> LISTED RECORDS
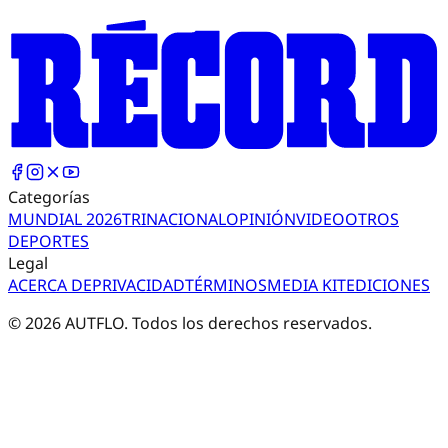
Categorías
MUNDIAL 2026
TRI
NACIONAL
OPINIÓN
VIDEO
OTROS
DEPORTES
Legal
ACERCA DE
PRIVACIDAD
TÉRMINOS
MEDIA KIT
EDICIONES
©
2026
AUTFLO. Todos los derechos reservados.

> AIM OF THE EXERCISE
Nothing but the exact text of the records should appear in your answer, with no pictures. Please write it out.

> SOLUTION BELOW
Categorías
MUNDIAL 2026
TRI
NACIONAL
OPINIÓN
VIDEO
OTROS
DEPORTES
Legal
ACERCA DE
PRIVACIDAD
TÉRMINOS
MEDIA KIT
EDICIONES
©
2026
AUTFLO. Todos los derechos reservados.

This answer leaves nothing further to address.